Background of the case
In 2018, Android users alleged before CCI that Google was abusing its dominant position in the mobile operating system-related market in contravention of the provisions of the Competition Act, 2022. It was alleged that Google asking device manufacturers to preinstall the entire GMS suite under MADA is an unfair condition. CCI subsequently ordered an investigation by the DG of its investigative arm on this issue.
CCI, in 2019, expressed a prima facie opinion that mandatory pre-installation of the entire GMS suite under MADA amounted to imposition of unfair conditions on device manufacturers.

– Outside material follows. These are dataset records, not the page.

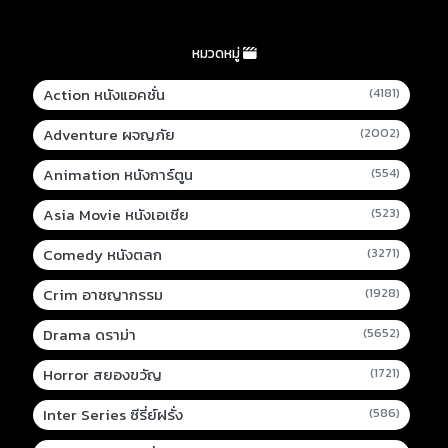
หมวดหมู่
Action หนังแอคชั่น
(4181)
Adventure ผจญภัย
(2002)
Animation หนังการ์ตูน
(554)
Asia Movie หนังเอเชีย
(523)
Comedy หนังตลก
(3271)
Crim อาชญากรรม
(1928)
Drama ดราม่า
(5652)
Horror สยองขวัญ
(1721)
Inter Series ซีรี่ย์ฝรั่ง
(586)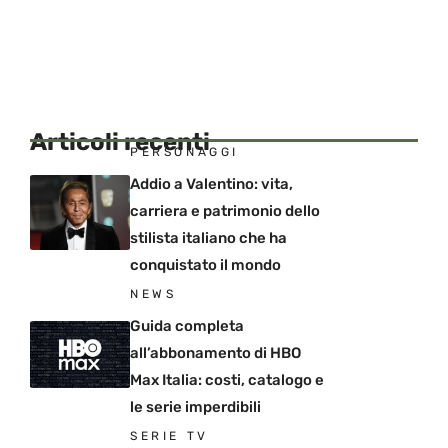
Articoli recenti
PERSONAGGI
Addio a Valentino: vita,
carriera e patrimonio dello
stilista italiano che ha
conquistato il mondo
NEWS
Guida completa
all’abbonamento di HBO
Max Italia: costi, catalogo e
le serie imperdibili
SERIE TV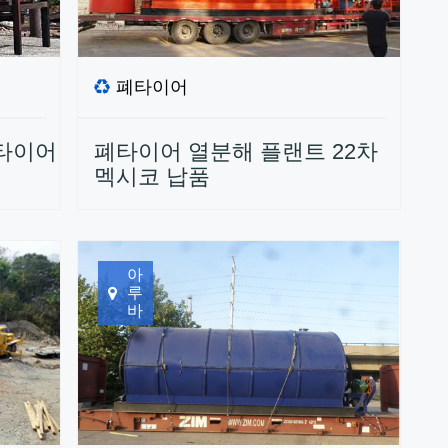
폐타이어
타이어
폐타이어 열분해 플랜트 22차
멕시코 납품
아
루
바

On October 20, 2022, CCI, based on the DG’s report and other documents filed by both sides, concluded that Google was abusing its dominant position in multiple markets in the Android mobile device ecosystem.
CCI held that Google can neither force OEMs of smart devices to preinstall its apps nor restrict users from uninstalling such apps. Furthermore, it asked the US-based company not to offer any incentives to OEMs to comply with its conditions.
Google moved the NCLAT in January, but failed to get immediate relief. The company then approached the Supreme Court against the tribunal's decision. While the apex court refused to intervene in the case, it asked NCLAT to decide on the matter by March 31, 2023.
On February 15, Google argued that the anti-trust regulator's order suffers from "confirmation bias" and is based on a similar order issued by the European Commission in 2018.
On February 16, the tech giant argued that CCI is based on flawed investigation.
The tribunal began its hearing in the case on February 15, and will continue hearing the case on February 27. The bench, earlier in the day, indicated that it will consider applications for intervention by companies which are affected by the alleged abusive policies of Google.